Before this timer patch del_timer(pending_timer) worked as
a memory barrier for the caller, now it does not.

For example, sk_stop_timer() does:

if (del_timer(timer))
// no more wmb() here

I think that this particular case is ok, but may be there is
some user of timers which lacks the memory barrier?

Juergen Kreileder wrote:
> It only happens when running Azareus with IBM's Java (our's isn't ready yet).
> So far I was able to reproduce the problem on all -mm versions within
> one hour. Otherwise the kernels seem to work fine -- no lockup unless
> I run Azareus.

By any chance, could you please try this patch?
It restores "deleting timer acts as a barrier" behaviour.

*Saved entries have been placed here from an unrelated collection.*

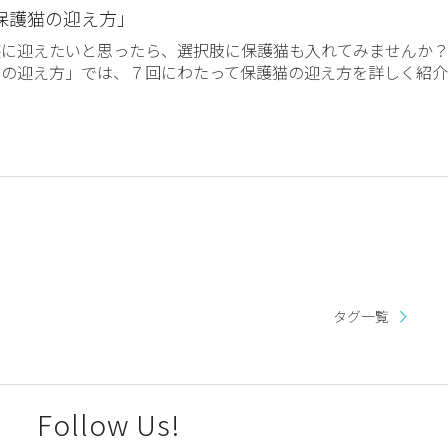
保護猫の迎え方」
族に迎えたいと思ったら、選択肢に保護猫も入れてみませんか
o
猫の迎え方」では、７回にわたって保護猫の迎え方を詳しく紹介
タグ一覧
Follow Us!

--- 2.6.12-rc2+timer_patches/kernel/timer.c~ Sun Apr 24 11:59:31 2005
+++ 2.6.12-rc2+timer_patches/kernel/timer.c Sun Apr 24 13:35:01 2005
@@ -341,6 +341,9 @@ int del_timer(struct timer_list *timer)
spin_unlock_irqrestore(&base->lock, flags);

+ if (ret)
+ smp_wmb();
return ret;

@@ -387,6 +390,10 @@ unlock:
spin_unlock_irqrestore(&base->lock, flags);
} while (ret < 0);

+ if (ret)
+ smp_wmb();
+ smp_rmb();
return ret;

@@ -457,6 +464,7 @@ repeat:

set_running_timer(base, timer);
detach_timer(timer, 1);
+ smp_wmb();
u32 preempt_count = preempt_count();